> _TASK ITEM_
Repeat each line of the data below exactly, but skip the pictures.

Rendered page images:
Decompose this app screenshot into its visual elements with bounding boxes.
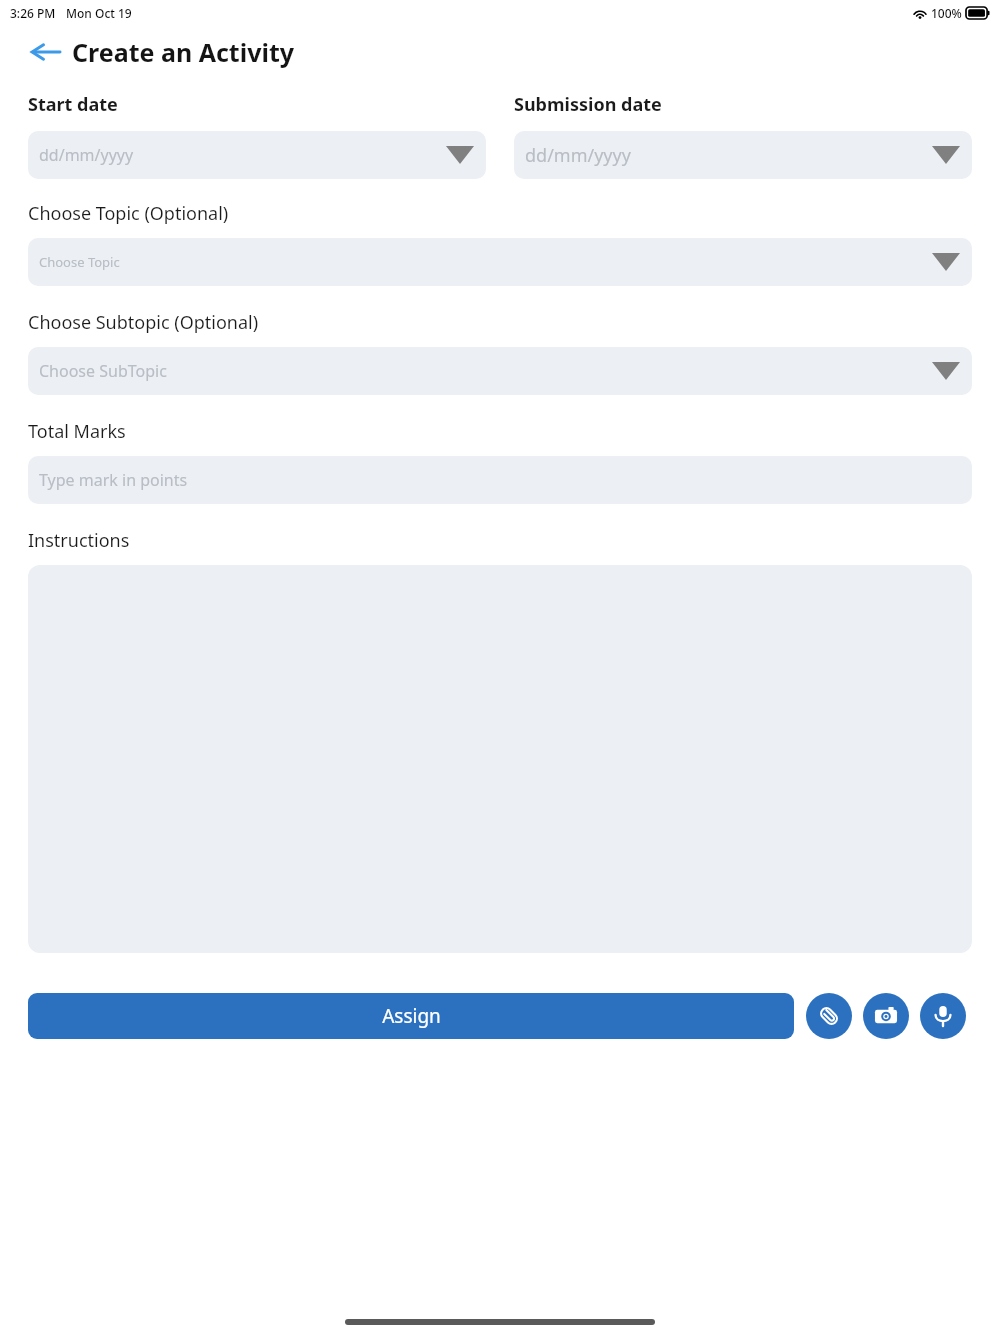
button[interactable]: Attach file (806, 993, 852, 1039)
staticText: Choose Topic (Optional) (28, 201, 229, 226)
staticText: 3:26 PM (10, 5, 56, 21)
staticText: 100% (931, 5, 962, 21)
staticText: Instructions (28, 528, 130, 553)
button[interactable]: Start date (28, 131, 486, 179)
staticText: Total Marks (28, 419, 126, 444)
staticText: Choose Topic (39, 253, 120, 271)
staticText: Assign (382, 1003, 441, 1029)
staticText: Type mark in points (39, 469, 188, 491)
button[interactable]: Choose SubTopic (28, 347, 972, 395)
button[interactable]: Total Marks (28, 456, 972, 504)
button[interactable]: Choose Topic (28, 238, 972, 286)
staticText: Choose Subtopic (Optional) (28, 310, 259, 335)
button[interactable]: Submission date (514, 131, 972, 179)
button[interactable]: Assign (28, 993, 794, 1039)
staticText: Create an Activity (72, 35, 295, 69)
staticText: Start date (28, 92, 118, 117)
button[interactable]: Back (26, 35, 64, 69)
button[interactable]: Take photo (863, 993, 909, 1039)
staticText: Mon Oct 19 (66, 5, 132, 21)
button[interactable]: Record audio (920, 993, 966, 1039)
staticText: dd/mm/yyyy (525, 143, 631, 168)
staticText: Submission date (514, 92, 662, 117)
staticText: dd/mm/yyyy (39, 144, 134, 166)
staticText: Choose SubTopic (39, 360, 167, 382)
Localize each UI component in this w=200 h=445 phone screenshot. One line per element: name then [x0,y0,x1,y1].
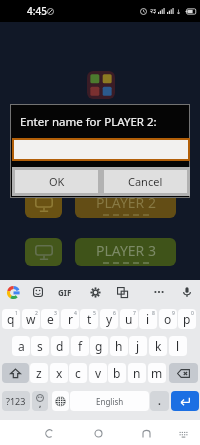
button[interactable]: z [30,363,48,383]
staticText: h [115,338,123,354]
staticText: q [7,311,15,327]
button[interactable]: Home [87,422,109,444]
staticText: i [146,311,150,327]
staticText: 4:45 [27,4,47,18]
button[interactable]: English [70,391,149,411]
button[interactable]: Computer player [25,190,62,218]
staticText: a [18,338,25,354]
staticText: . [158,394,161,408]
staticText: 5 [93,310,96,317]
staticText: d [56,338,64,354]
staticText: n [133,365,141,381]
button[interactable]: PLAYER 3 [75,238,176,266]
button[interactable]: GIF [55,282,75,302]
staticText: PLAYER 2 [96,193,156,212]
button[interactable]: f [71,336,89,356]
staticText: 7 [133,310,136,317]
button[interactable]: o [159,309,177,329]
button[interactable]: t [80,309,98,329]
button[interactable]: a [12,336,30,356]
staticText: e [47,311,54,327]
staticText: y [106,311,113,327]
button[interactable]: j [129,336,147,356]
staticText: Cancel [128,174,163,189]
button[interactable]: OK [15,170,98,193]
staticText: 4 [74,310,77,317]
staticText: 9 [172,310,175,317]
button[interactable]: c [69,363,87,383]
staticText: PLAYER 3 [96,241,156,260]
staticText: GIF [58,287,72,298]
staticText: g [95,338,103,354]
staticText: b [113,365,121,381]
staticText: English [96,396,124,407]
staticText: o [164,311,172,327]
button[interactable]: Settings [85,282,105,302]
button[interactable]: PLAYER 2 [75,190,176,218]
button[interactable]: s [31,336,49,356]
staticText: c [75,365,81,381]
button[interactable]: Search [3,282,23,302]
button[interactable]: u [120,309,138,329]
staticText: j [136,338,140,354]
staticText: , [39,398,42,409]
staticText: u [125,311,133,327]
button[interactable]: v [89,363,107,383]
staticText: t [87,311,92,327]
button[interactable]: Language [52,391,69,411]
button[interactable]: More [149,282,169,302]
button[interactable]: Shift [2,363,29,383]
staticText: २३ [150,7,157,15]
button[interactable]: r [61,309,79,329]
button[interactable]: ?123 [2,391,30,411]
staticText: Enter name for PLAYER 2: [20,114,157,130]
staticText: p [183,311,191,327]
staticText: f [78,338,83,354]
button[interactable]: Recent apps [135,422,157,444]
button[interactable]: g [90,336,108,356]
button[interactable]: Backspace [169,363,198,383]
button[interactable]: p [178,309,196,329]
staticText: v [95,365,102,381]
button[interactable]: x [50,363,68,383]
button[interactable]: Cancel [104,170,187,193]
button[interactable]: Translate [112,282,132,302]
button[interactable]: e [41,309,59,329]
button[interactable]: w [22,309,40,329]
button[interactable]: m [148,363,166,383]
staticText: l [176,338,180,354]
staticText: s [37,338,43,354]
button[interactable]: Voice input [177,282,197,302]
staticText: 1 [15,310,18,317]
button[interactable]: h [110,336,128,356]
staticText: 6 [113,310,116,317]
staticText: r [68,311,73,327]
button[interactable]: n [128,363,146,383]
button[interactable]: Emoji [32,391,48,411]
button[interactable]: Enter [171,391,199,411]
button[interactable]: l [169,336,187,356]
staticText: 8 [152,310,155,317]
button[interactable]: k [149,336,167,356]
staticText: z [36,365,42,381]
staticText: w [26,311,36,327]
button[interactable]: d [51,336,69,356]
staticText: ↓ [176,8,182,15]
staticText: OK [49,174,65,189]
button[interactable]: Hide keyboard [172,422,194,444]
button[interactable]: i [139,309,157,329]
staticText: x [56,365,63,381]
button[interactable]: . [150,391,169,411]
button[interactable]: Stickers [28,282,48,302]
button[interactable]: Back [38,422,60,444]
button[interactable]: b [108,363,126,383]
staticText: k [155,338,162,354]
staticText: 0 [191,310,194,317]
button[interactable]: y [100,309,118,329]
staticText: 2 [35,310,38,317]
staticText: ?123 [6,395,26,407]
staticText: 3 [54,310,57,317]
button[interactable]: Computer player [25,238,62,266]
button[interactable]: q [2,309,20,329]
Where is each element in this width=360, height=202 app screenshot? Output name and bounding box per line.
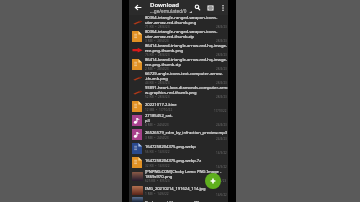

> _THE COMPLETED TASK_
Decompose this app screenshot into its visual elements with bounding boxes.
button[interactable]: Attach file (806, 993, 852, 1039)
staticText: Choose Topic (Optional) (28, 201, 229, 226)
staticText: 3:26 PM (10, 5, 56, 21)
staticText: 100% (931, 5, 962, 21)
staticText: Instructions (28, 528, 130, 553)
button[interactable]: Start date (28, 131, 486, 179)
staticText: Total Marks (28, 419, 126, 444)
staticText: Choose Topic (39, 253, 120, 271)
staticText: Assign (382, 1003, 441, 1029)
staticText: Type mark in points (39, 469, 188, 491)
button[interactable]: Choose SubTopic (28, 347, 972, 395)
button[interactable]: Total Marks (28, 456, 972, 504)
button[interactable]: Choose Topic (28, 238, 972, 286)
staticText: Choose Subtopic (Optional) (28, 310, 259, 335)
button[interactable]: Submission date (514, 131, 972, 179)
button[interactable]: Assign (28, 993, 794, 1039)
staticText: Create an Activity (72, 35, 295, 69)
staticText: Start date (28, 92, 118, 117)
button[interactable]: Back (26, 35, 64, 69)
button[interactable]: Take photo (863, 993, 909, 1039)
staticText: Mon Oct 19 (66, 5, 132, 21)
button[interactable]: Record audio (920, 993, 966, 1039)
staticText: dd/mm/yyyy (525, 143, 631, 168)
staticText: Submission date (514, 92, 662, 117)
staticText: dd/mm/yyyy (39, 144, 134, 166)
staticText: Choose SubTopic (39, 360, 167, 382)
Localize each UI component in this w=200 h=445 phone screenshot. One line per element: name then [x0,y0,x1,y1].
button[interactable]: z [30,363,48,383]
staticText: h [115,338,123,354]
staticText: q [7,311,15,327]
button[interactable]: Home [87,422,109,444]
staticText: i [146,311,150,327]
staticText: 4:45 [27,4,47,18]
button[interactable]: English [70,391,149,411]
button[interactable]: Computer player [25,190,62,218]
staticText: a [18,338,25,354]
staticText: . [158,394,161,408]
staticText: 5 [93,310,96,317]
staticText: d [56,338,64,354]
staticText: n [133,365,141,381]
button[interactable]: PLAYER 3 [75,238,176,266]
button[interactable]: GIF [55,282,75,302]
staticText: PLAYER 2 [96,193,156,212]
button[interactable]: f [71,336,89,356]
staticText: 7 [133,310,136,317]
button[interactable]: o [159,309,177,329]
button[interactable]: t [80,309,98,329]
button[interactable]: a [12,336,30,356]
staticText: e [47,311,54,327]
staticText: y [106,311,113,327]
button[interactable]: j [129,336,147,356]
staticText: Cancel [128,174,163,189]
button[interactable]: OK [15,170,98,193]
staticText: 4 [74,310,77,317]
staticText: 9 [172,310,175,317]
button[interactable]: c [69,363,87,383]
staticText: PLAYER 3 [96,241,156,260]
staticText: GIF [58,287,72,298]
staticText: g [95,338,103,354]
staticText: b [113,365,121,381]
staticText: English [96,396,124,407]
staticText: o [164,311,172,327]
button[interactable]: Settings [85,282,105,302]
button[interactable]: PLAYER 2 [75,190,176,218]
button[interactable]: s [31,336,49,356]
staticText: c [75,365,81,381]
button[interactable]: Search [3,282,23,302]
button[interactable]: u [120,309,138,329]
staticText: j [136,338,140,354]
staticText: , [39,398,42,409]
staticText: u [125,311,133,327]
button[interactable]: v [89,363,107,383]
staticText: t [87,311,92,327]
button[interactable]: Language [52,391,69,411]
button[interactable]: More [149,282,169,302]
button[interactable]: Shift [2,363,29,383]
staticText: २३ [150,7,157,15]
button[interactable]: r [61,309,79,329]
button[interactable]: ?123 [2,391,30,411]
staticText: Enter name for PLAYER 2: [20,114,157,130]
staticText: p [183,311,191,327]
staticText: f [78,338,83,354]
button[interactable]: Recent apps [135,422,157,444]
button[interactable]: g [90,336,108,356]
button[interactable]: Backspace [169,363,198,383]
button[interactable]: p [178,309,196,329]
staticText: v [95,365,102,381]
button[interactable]: x [50,363,68,383]
button[interactable]: Cancel [104,170,187,193]
button[interactable]: Translate [112,282,132,302]
button[interactable]: e [41,309,59,329]
button[interactable]: w [22,309,40,329]
button[interactable]: m [148,363,166,383]
staticText: l [176,338,180,354]
staticText: s [37,338,43,354]
button[interactable]: Voice input [177,282,197,302]
staticText: 1 [15,310,18,317]
button[interactable]: h [110,336,128,356]
staticText: 6 [113,310,116,317]
staticText: r [68,311,73,327]
button[interactable]: n [128,363,146,383]
button[interactable]: Emoji [32,391,48,411]
button[interactable]: Enter [171,391,199,411]
button[interactable]: l [169,336,187,356]
staticText: 8 [152,310,155,317]
button[interactable]: k [149,336,167,356]
staticText: z [36,365,42,381]
staticText: w [26,311,36,327]
button[interactable]: d [51,336,69,356]
staticText: ↓ [176,8,182,15]
staticText: OK [49,174,65,189]
button[interactable]: Hide keyboard [172,422,194,444]
button[interactable]: i [139,309,157,329]
staticText: x [56,365,63,381]
button[interactable]: . [150,391,169,411]
button[interactable]: Stickers [28,282,48,302]
button[interactable]: Back [38,422,60,444]
button[interactable]: b [108,363,126,383]
staticText: k [155,338,162,354]
staticText: 0 [191,310,194,317]
button[interactable]: y [100,309,118,329]
staticText: 2 [35,310,38,317]
staticText: ?123 [6,395,26,407]
staticText: 3 [54,310,57,317]
button[interactable]: Computer player [25,238,62,266]
button[interactable]: q [2,309,20,329]
Where is each element in this width=360, height=202 app screenshot? Output name and bounding box per line.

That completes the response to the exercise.